All told, the government’s income was $112 billion higher over the past two months than it was at the same time in 2024. When adjusted for calendar issues, such as payments sped up or delayed because of weekends, income is running $115 billion ahead of the last fiscal year at this point.

“That increase was caused largely by changes in tariff rates that began in February 2025 and reflects the enactment in July of the 2025 reconciliation act,” the Congressional Budget Office said in its analysis of the data.

Overall, the government has collected $740 billion in revenue and spent nearly $1.2 trillion in the new fiscal year, which began Oct. 1. The resulting deficit is $458 billion.

The record-long government shutdown is still being felt in the numbers, Treasury officials said.

The Agriculture Department, for example, is running $11 billion behind expected spending at this point because of payments that were delayed by the shutdown, which ran from Oct. 1 to Nov. 12.

Mr. Trump has celebrated the income from the tariffs.

He tells a joke that budgeteers were miffed about where all the money was coming from until he told them to look at the tariff column.
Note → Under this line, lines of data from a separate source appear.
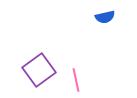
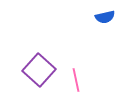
purple square: rotated 12 degrees counterclockwise
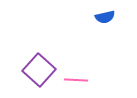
pink line: rotated 75 degrees counterclockwise
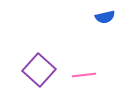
pink line: moved 8 px right, 5 px up; rotated 10 degrees counterclockwise
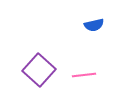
blue semicircle: moved 11 px left, 8 px down
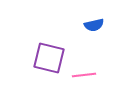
purple square: moved 10 px right, 12 px up; rotated 28 degrees counterclockwise
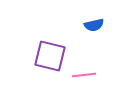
purple square: moved 1 px right, 2 px up
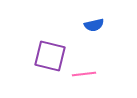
pink line: moved 1 px up
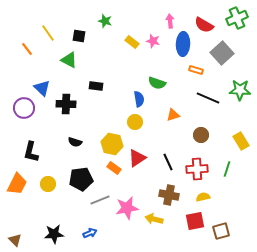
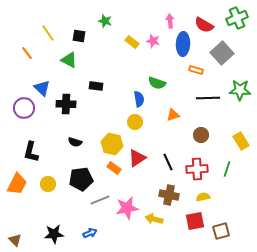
orange line at (27, 49): moved 4 px down
black line at (208, 98): rotated 25 degrees counterclockwise
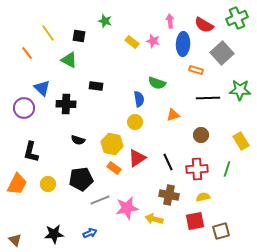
black semicircle at (75, 142): moved 3 px right, 2 px up
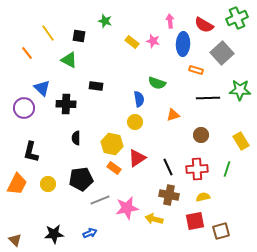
black semicircle at (78, 140): moved 2 px left, 2 px up; rotated 72 degrees clockwise
black line at (168, 162): moved 5 px down
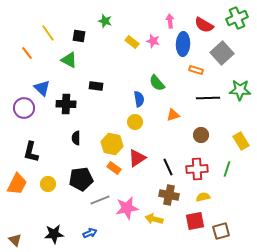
green semicircle at (157, 83): rotated 30 degrees clockwise
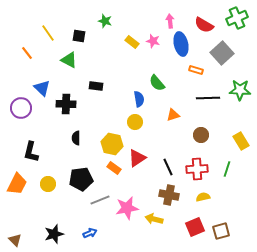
blue ellipse at (183, 44): moved 2 px left; rotated 15 degrees counterclockwise
purple circle at (24, 108): moved 3 px left
red square at (195, 221): moved 6 px down; rotated 12 degrees counterclockwise
black star at (54, 234): rotated 12 degrees counterclockwise
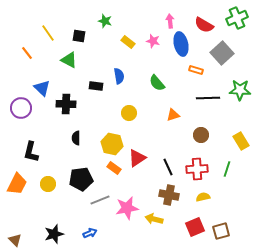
yellow rectangle at (132, 42): moved 4 px left
blue semicircle at (139, 99): moved 20 px left, 23 px up
yellow circle at (135, 122): moved 6 px left, 9 px up
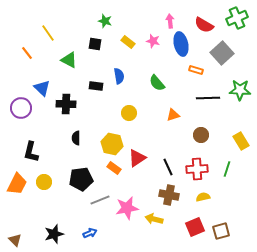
black square at (79, 36): moved 16 px right, 8 px down
yellow circle at (48, 184): moved 4 px left, 2 px up
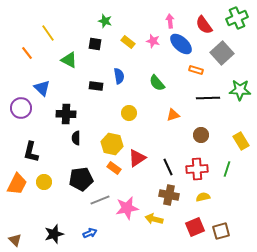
red semicircle at (204, 25): rotated 24 degrees clockwise
blue ellipse at (181, 44): rotated 35 degrees counterclockwise
black cross at (66, 104): moved 10 px down
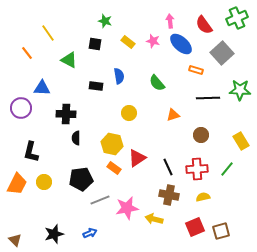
blue triangle at (42, 88): rotated 42 degrees counterclockwise
green line at (227, 169): rotated 21 degrees clockwise
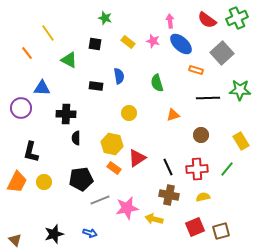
green star at (105, 21): moved 3 px up
red semicircle at (204, 25): moved 3 px right, 5 px up; rotated 18 degrees counterclockwise
green semicircle at (157, 83): rotated 24 degrees clockwise
orange trapezoid at (17, 184): moved 2 px up
blue arrow at (90, 233): rotated 40 degrees clockwise
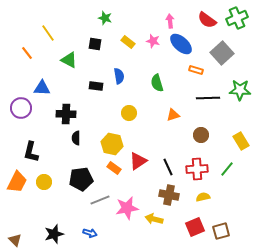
red triangle at (137, 158): moved 1 px right, 3 px down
He also has acknowledged some economic pain.

This week, the president proposed a $12 billion bailout for farmers whose products have suffered as other nations have slapped retaliatory duties on U.S. goods.

Democrats said he still doesn’t grasp the extent of the pain.

“What kind of world does he live in? Does he understand that these tariffs are raising prices through the roof?” said Senate Minority Leader Charles E. Schumer, New York Democrat.

He said Mr. Trump is suffering from an economic “delusion.”

The president has predicted that the tariffs will help American manufacturers, spurring new jobs in that sector. So far, however, those jobs have not materialized.

The Peterson Institute for International Economics said manufacturing job growth “has been particularly weak in 2025.”

The tariffs’ gains to Uncle Sam are still far below what is needed to close the deficit, which is expected to be at least $1 trillion per year in the immediate future and is projected to reach $2 trillion.

“This is simply unsustainable,” said Maya MacGuineas, president of the Committee for a Responsible Federal Budget.

She said the interest on the debt is crippling and Medicare and Social Security “are careening towards insolvency in just seven years, at which point benefits will be cut across the board regardless of age or need.”

“Policymakers should work together on an attainable fiscal goal that will put us on a path to long-term economic stability,” she said.

Medicare spending is up 14% so far this year, and Medicaid spending has risen 6%. The Congressional Budget Office said costs per enrollee are rising.

Social Security spending rose 7% because of the natural rise in beneficiaries, cost-of-living adjustments and a 2023 law that allows some public employees to collect Social Security along with pensions.

The Department of Homeland Security’s spending was lower this fiscal year than last year because the hurricane season wasn’t as rough.

The government ended fiscal 2025 with a $1.8 trillion deficit. It collected $5.2 trillion in revenue and spent $7 trillion.

Total federal debt, the accumulation of deficits, stood at $38.4 trillion as of Tuesday. Of that, $30.8 trillion is debt held by the public. The rest is internal government holdings, such as IOUs to trust funds.

Net interest payments on the debt reached $179 billion over the past two months, increasing in line with the higher public debt.